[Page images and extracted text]
----------------------------------------
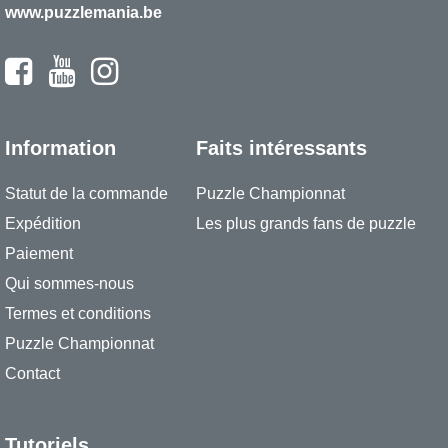
www.puzzlemania.be
Information
Faits intéressants
Statut de la commande
Puzzle Championnat
Expédition
Les plus grands fans de puzzle
Paiement
Qui sommes-nous
Termes et conditions
Puzzle Championnat
Contact
Tutoriels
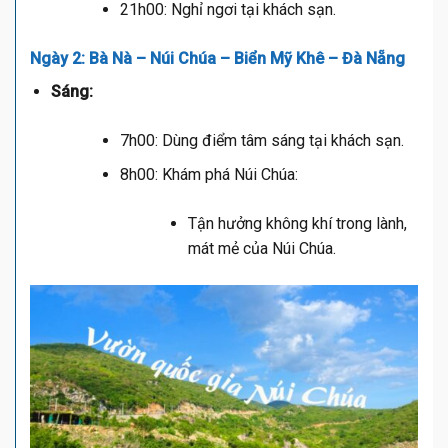
21h00: Nghỉ ngơi tại khách sạn.
Ngày 2: Bà Nà – Núi Chúa – Biển Mỹ Khê – Đà Nẵng
Sáng:
7h00: Dùng điểm tâm sáng tại khách sạn.
8h00: Khám phá Núi Chúa:
Tận hưởng không khí trong lành,
mát mẻ của Núi Chúa.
----------------------------------------
Exercise description: The reply should hold only the lines running from the top of the records to the line containing "21h00: Nghỉ ngơi tại khách sạn.", both included, copied exactly with no pictures.

Solution for this task:
www.puzzlemania.be
Information
Faits intéressants
Statut de la commande
Puzzle Championnat
Expédition
Les plus grands fans de puzzle
Paiement
Qui sommes-nous
Termes et conditions
Puzzle Championnat
Contact
Tutoriels
21h00: Nghỉ ngơi tại khách sạn.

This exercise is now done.